This should be very easy for someone who has done this before. Basically, we need a simple Python script to extract a list from one web page (few fields including item detail URL), and extract additional detail from item detail URL. The source is one index page and one detail page per item. There are less than 100 items.
I'd like this done in the next few days.
Please let me know if you have any questions.

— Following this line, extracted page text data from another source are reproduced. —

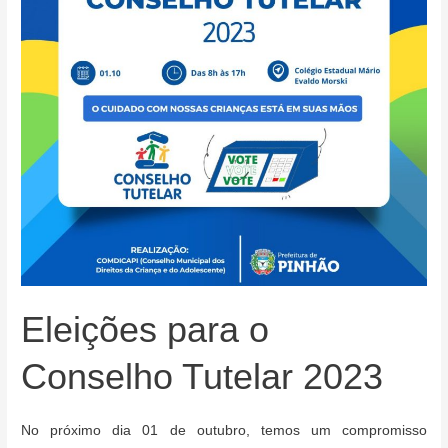
ARTE
COM
A
LEI
PAULO
GUSTAVO
Eleições para o
Conselho Tutelar 2023
No próximo dia 01 de outubro, temos um compromisso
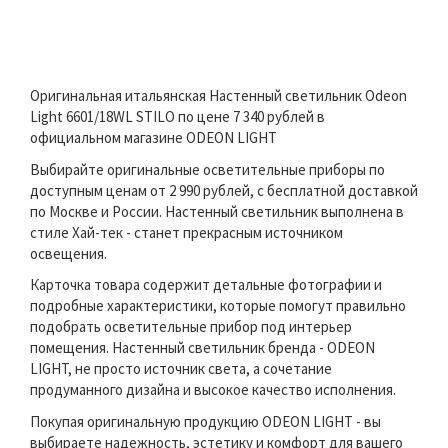
Оригинальная итальянская Настенный светильник Odeon
Light 6601/18WL STILO по цене 7 340 рублей в
официальном магазине ODEON LIGHT
Выбирайте оригинальные осветительные приборы по
доступным ценам от 2 990 рублей, с бесплатной доставкой
по Москве и России. Настенный светильник выполнена в
стиле Хай-тек - станет прекрасным источником
освещения.
Карточка товара содержит детальные фотографии и
подробные характеристики, которые помогут правильно
подобрать осветительные прибор под интерьер
помещения. Настенный светильник бренда - ODEON
LIGHT, не просто источник света, а сочетание
продуманного дизайна и высокое качество исполнения.
Покупая оригинальную продукцию ODEON LIGHT - вы
выбираете надежность, эстетику и комфорт для вашего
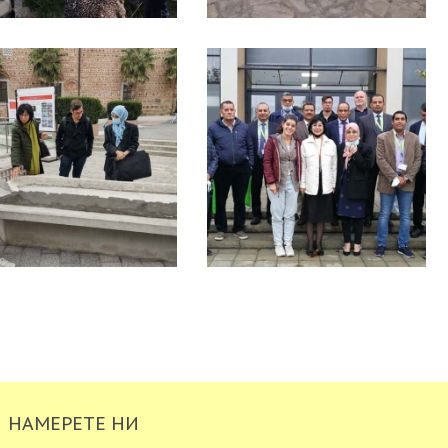
НАМЕРЕТЕ НИ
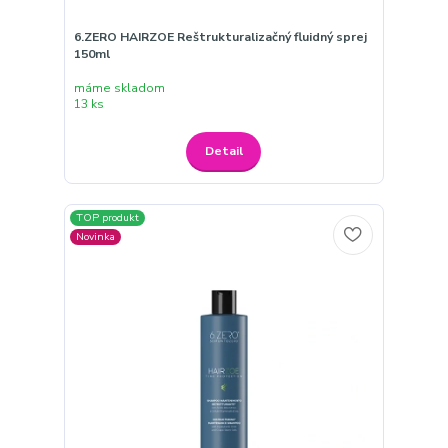
6.ZERO HAIRZOE Reštrukturalizačný fluidný sprej
150ml
máme skladom
13 ks
Detail
TOP produkt
Novinka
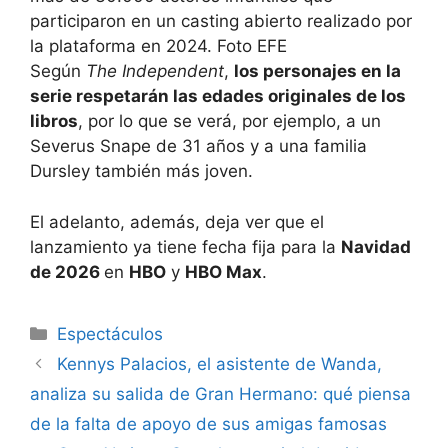
Según
The Independent
,
los personajes en la
serie respetarán las edades originales de los
libros
, por lo que se verá, por ejemplo, a un
Severus Snape de 31 años y a una familia
Dursley también más joven.
El adelanto, además, deja ver que el
lanzamiento ya tiene fecha fija para la
Navidad
de 2026
en
HBO
y
HBO Max
.
Espectáculos
Kennys Palacios, el asistente de Wanda,
analiza su salida de Gran Hermano: qué piensa
de la falta de apoyo de sus amigas famosas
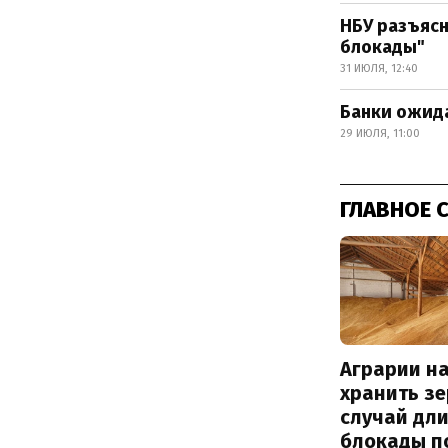
НБУ разъясн
блокады"
31 ИЮЛЯ, 12:40
Банки ожид
29 ИЮЛЯ, 11:00
ГЛАВНОЕ 
Аграрии на
хранить зе
случай дл
блокады п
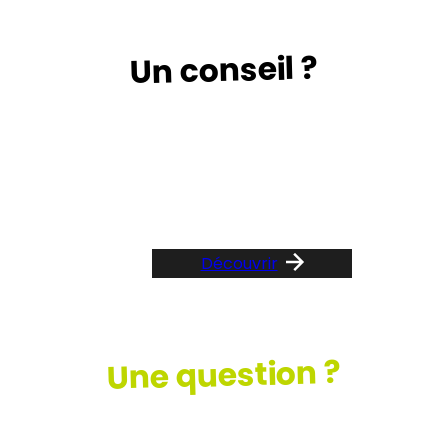
Un conseil ?
Suivez le guide …
Découvrir
Une question ?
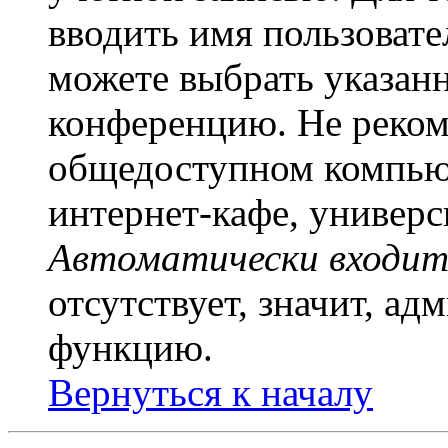
вводить имя пользовате
можете выбрать указан
конференцию. Не рекоме
общедоступном компьют
интернет-кафе, универси
Автоматически входит
отсутствует, значит, а
функцию.
Вернуться к началу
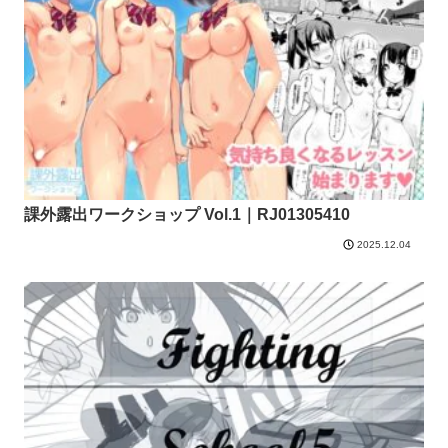
課外露出ワークショップ Vol.1｜RJ01305410
2025.12.04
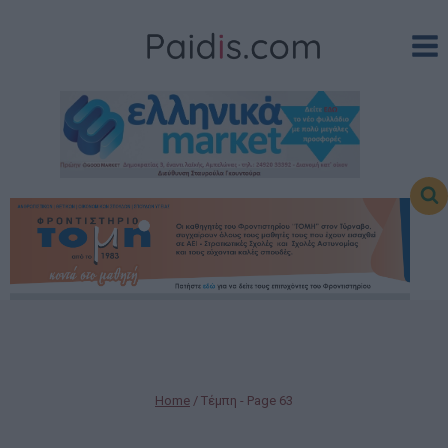
Skip
to
content
Home
/
Τέμπη
- Page 63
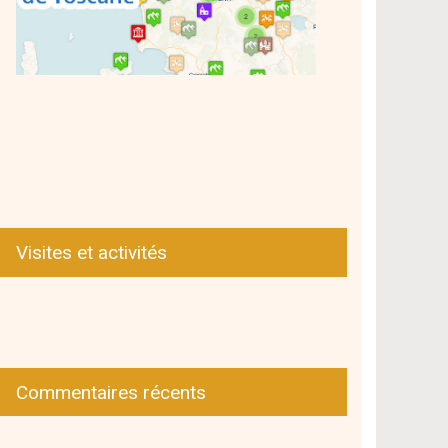
Visites et activités
Commentaires récents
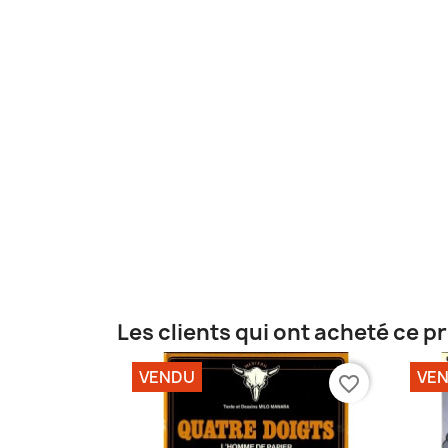
Les clients qui ont acheté ce p
VENDU
VE
favorite_border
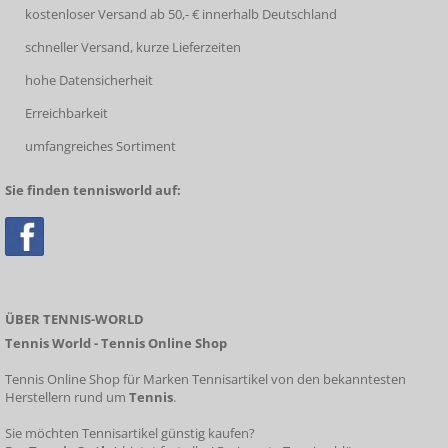
kostenloser Versand ab 50,- € innerhalb Deutschland
schneller Versand, kurze Lieferzeiten
hohe Datensicherheit
Erreichbarkeit
umfangreiches Sortiment
Sie finden tennisworld auf:
ÜBER TENNIS-WORLD
Tennis World - Tennis Online Shop
Tennis Online Shop für Marken Tennisartikel von den bekanntesten
Herstellern rund um
Tennis
.
Sie möchten Tennisartikel günstig kaufen?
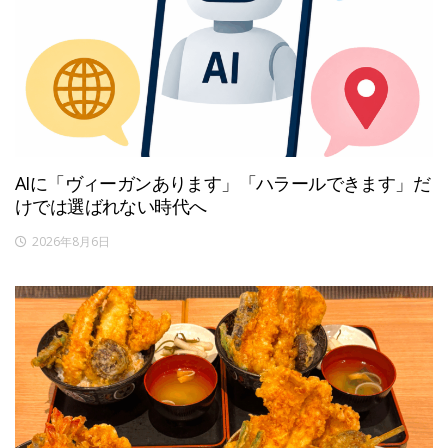
AIに「ヴィーガンあります」「ハラールできます」だ
けでは選ばれない時代へ
2026年8月6日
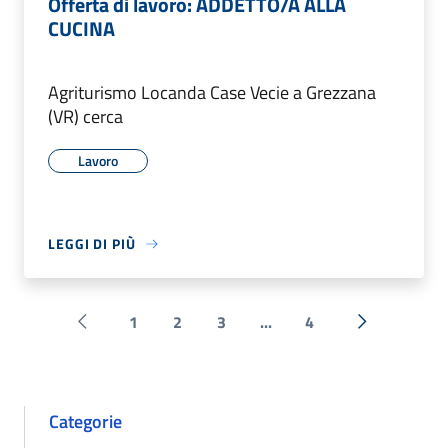
Offerta di lavoro: ADDETTO/A ALLA
CUCINA
Agriturismo Locanda Case Vecie a Grezzana
(VR) cerca
Lavoro
LEGGI DI PIÙ
1
2
3
...
4
Pagina precedente
Successiva 
Categorie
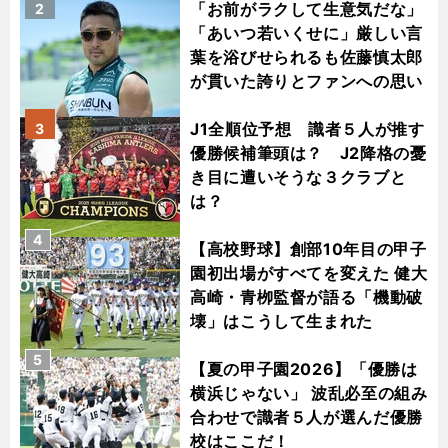
「お前がラクして生意気だな」
2
「あいつ若いくせに」厳しい言
葉を浴びせられるも佐藤慎太郎
が貫いた誇りとファンへの思い
J1全順位予想 識者５人が推す
3
優勝候補筆頭は？ J2降格の憂
き目に遭いそうな３クラブと
は？
4
【高校野球】創部10年目の甲子
園初出場がすべてを変えた 健大
高崎・青栁監督が語る「機動破
壊」はこうして生まれた
5
【夏の甲子園2026】「優勝は
横浜じゃない」 波乱必至の組み
合わせで識者５人が選んだ優勝
校はここだ！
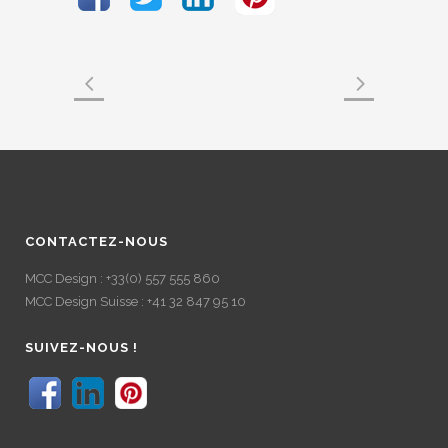
CONTACTEZ-NOUS
MCC Design : +33(0) 557 555 860
MCC Design Suisse : +41 32 847 95 10
SUIVEZ-NOUS !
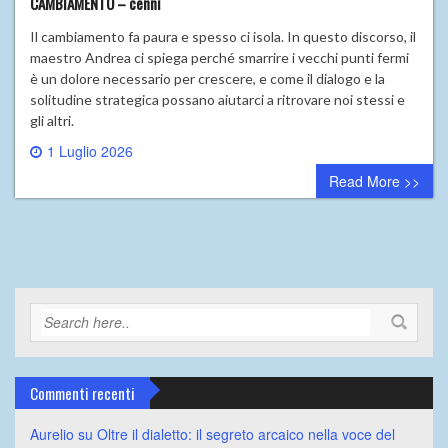
CAMBIAMENTO – cenni
Il cambiamento fa paura e spesso ci isola. In questo discorso, il
maestro Andrea ci spiega perché smarrire i vecchi punti fermi
è un dolore necessario per crescere, e come il dialogo e la
solitudine strategica possano aiutarci a ritrovare noi stessi e
gli altri.
1 Luglio 2026
0 comment
Read More >>
Commenti recenti
Aurelio
su
Oltre il dialetto: il segreto arcaico nella voce del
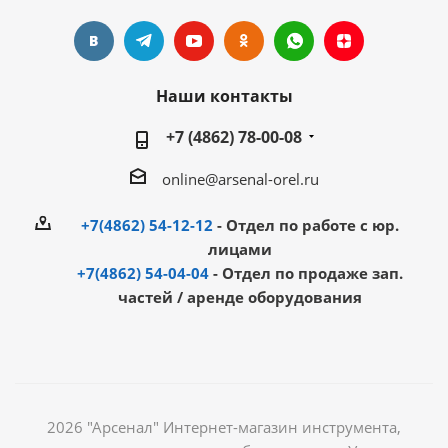
Наши контакты
+7 (4862) 78-00-08
online@arsenal-orel.ru
+7(4862) 54-12-12
- Отдел по работе с юр.
лицами
+7(4862) 54-04-04
- Отдел по продаже зап.
частей / аренде оборудования
2026 "Арсенал" Интернет-магазин инструмента,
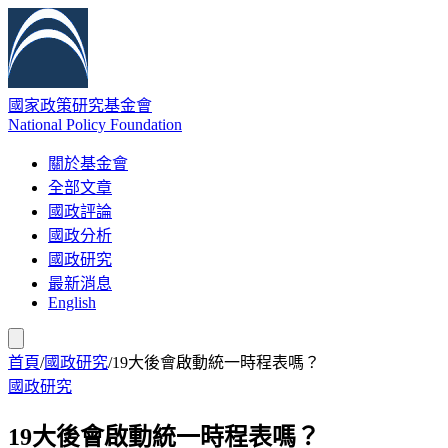
國家政策研究基金會
National Policy Foundation
關於基金會
全部文章
國政評論
國政分析
國政研究
最新消息
English
首頁
/
國政研究
/
19大後會啟動統一時程表嗎？
國政研究
19大後會啟動統一時程表嗎？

This is what the scraper's final JSON should look like:
{
"items": {
"item": [
{
"id": "1",
"name": "Item Name 1",
"description_short": "Sample item",
"price": "$100",
"detail_url": "http://some/page",
"description_long": "Several sentences will be extracted here.",
"features": [
"Feature 1",
"Feature 2",
"Feature 3"
],
"need": [
"Need 1",
"Need 2",
"Need 3"
],
"faq": [
{
"id": "0",
"question": "question 1",
"answer": "answer 1"
},
{
"id": "1",
"question": "question 2",
"answer": "answer 2"
},
{
"id": "2",
"question": "question 3",
"answer": "answer 3"
}
]
},
{
"id": "2",
"name": "Item Name 2",
"description_short": "Sample item",
"price": "$100",
"detail_url": "http://some/page",
"description_long": "Several sentences will be extracted here.",
"features": [
"Feature 1",
"Feature 2",
"Feature 3"
],
"need": [
"Need 1",
"Need 2",
"Need 3"
],
"faq": [
{
"id": "0",
"question": "question 1",
"answer": "answer 1"
},
{
"id": "1",
"question": "question 2",
"answer": "answer 2"
},
{
"id": "2",
"question": "question 3",
"answer": "answer 3"
}
]
},
{
"id": "3",
"name": "Item Name 3",
"description_short": "Sample item",
"price": "$100",
"detail_url": "http://some/page",
"description_long": "Several sentences will be extracted here.",
"features": [
"Feature 1",
"Feature 2",
"Feature 3"
],
"need": [
"Need 1",
"Need 2",
"Need 3"
],
"faq": [
{
"id": "0",
"question": "question 1",
"answer": "answer 1"
},
{
"id": "1",
"question": "question 2",
"answer": "answer 2"
},
{
"id": "2",
"question": "question 3",
"answer": "answer 3"
}
]
}
]
}
}